Bundeswehr / Birthe Brechters

The Bundeswehr with partners in the North Atlantic Alliance ( NATO) trained in operations in a nuclear war.

The German army, together with Italian, Belgian and Dutch colleagues, conducted exercises in the event of a conflict with the use of nuclear weapons.

The location of the exercise “Steadfest Noon” was chosen airbase “Nörfenich”, where the tactical squadron of the Luftwaffe 31 “Boelcke” is located. Together with the Luftwaffe of the Bundeswehr, the air forces of other NATO countries, in particular, Italy, the Netherlands and Belgium, took part in the exercises.

According to a report by Bild, the exercise scenario involved training procedures for safely removing nuclear weapons from storage, delivering ammunition and installing them on aircraft. The training flights took place without nuclear weapons, and in parallel with the aviation exercises at the Büchel airbase, where the tactical squadron of the Luftwaffe 51 Immelman is located, the Resilient Guard air defense systems were trained to protect the airfield from air attacks.

The training sites for the Luftwaffe of the Bundeswehr were not chosen by chance, since the Nörfenich airbase is a reserve storage site for the B61, a hydrogen bomb that forms the basis of nuclear weapons of the US strategic nuclear forces. 

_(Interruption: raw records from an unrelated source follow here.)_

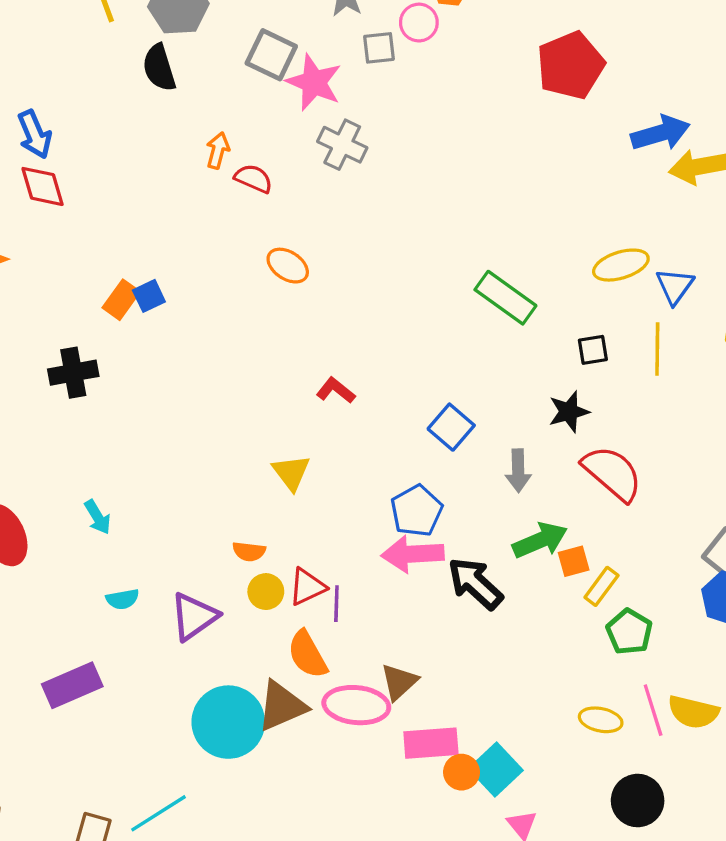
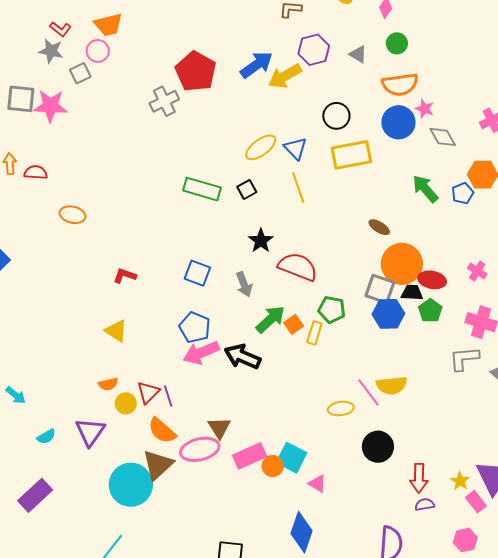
red pentagon: (570, 65) -> (196, 71), moved
gray cross: (342, 145) -> (164, 101), moved, turned -32
black square: (593, 350) -> (247, 189), moved
green pentagon: (629, 632) -> (332, 310), moved

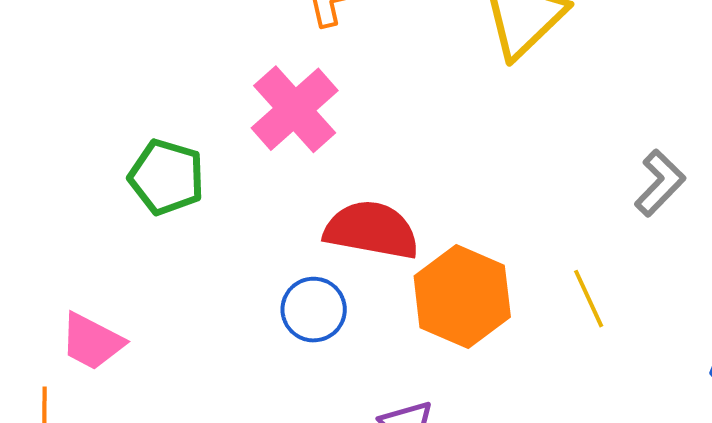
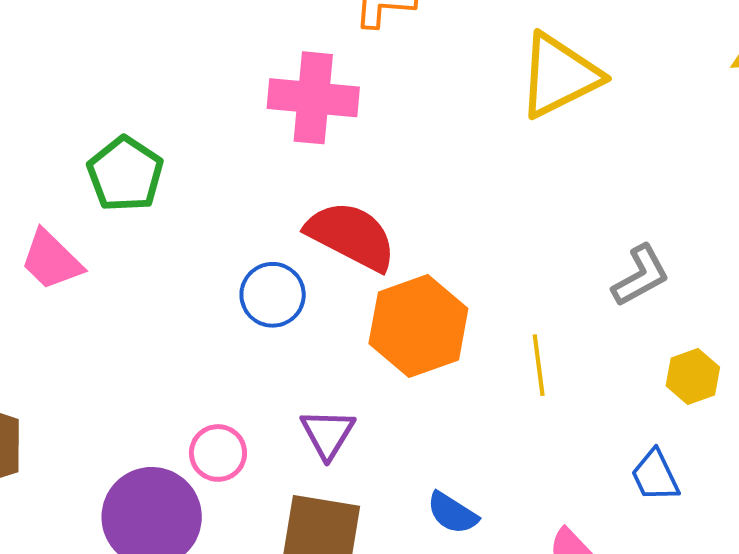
pink cross: (295, 109) -> (313, 98), turned 30
green pentagon: (167, 177) -> (125, 174), moved

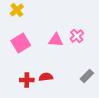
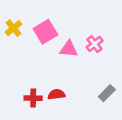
yellow cross: (17, 10) -> (14, 28), moved
pink square: (21, 43) -> (45, 32), moved

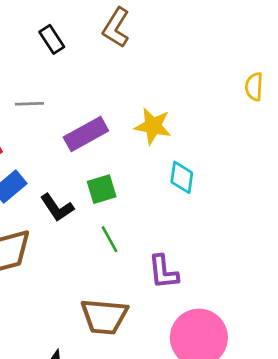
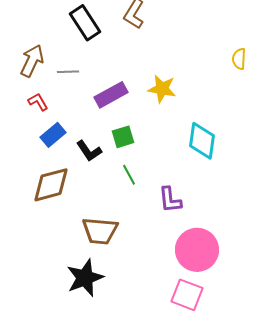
black rectangle: (52, 39) -> (85, 23), size x1.6
cyan diamond: (182, 177) -> (202, 141), moved, size x1.5
brown trapezoid: (104, 317) -> (100, 231), moved

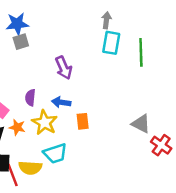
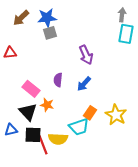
blue arrow: (61, 102) -> (84, 84), turned -56
orange rectangle: (83, 121) -> (90, 113), moved, turned 40
yellow star: (45, 123) -> (116, 115), moved

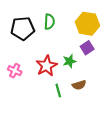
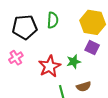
purple square: (87, 48) -> (92, 48), turned -32
pink cross: (15, 71) -> (16, 58), moved, turned 32

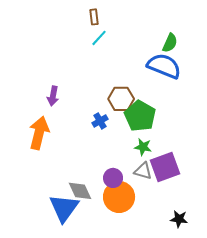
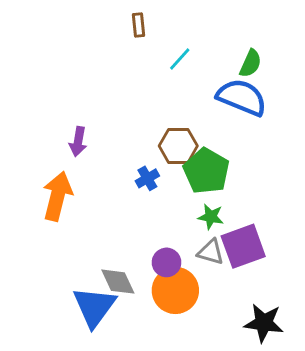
cyan line: (99, 38) -> (180, 59), moved
black star: (179, 219) -> (264, 323), size x1.5

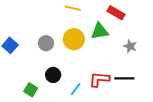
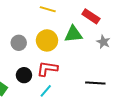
gray star: (130, 46) -> (103, 42), moved
red L-shape: (99, 79) -> (47, 69), moved

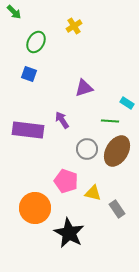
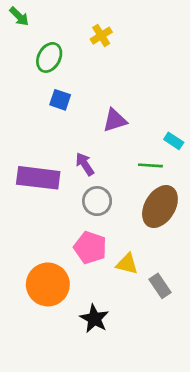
blue square: (29, 74) -> (60, 100), moved
gray circle: (87, 149) -> (97, 201), moved
black star: (69, 233) -> (94, 319), size x0.7

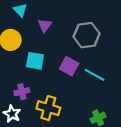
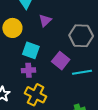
cyan line: (94, 75) -> (82, 72), turned -48
purple cross: (22, 92) -> (29, 70), moved

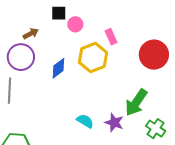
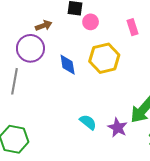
pink rectangle: (111, 37) -> (133, 27), moved
blue diamond: (58, 68) -> (68, 65), turned -70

Some of this ammunition is stationed at NATO bases in Europe. The exact number of hydrogen bombs that are stored at European sites and which ones are not reported. In Europe, the B61 is carried by Panavia Tornado fighter-bombers (pictured) and General Dynamics F-16 Fighting Falcon fighters.

Recall that the B61 thermonuclear bomb is the main weapon of the US strategic nuclear forces, although it entered service in 1968. Since 2012, a new guided version of the B61-12 has been under development, which will replace all B61 and B83 bombs that have been in service since 1983. It can be used both on strategic bombers and tactical aircraft. About two billion dollars were spent on the development of the 12th modification of the aerial bomb.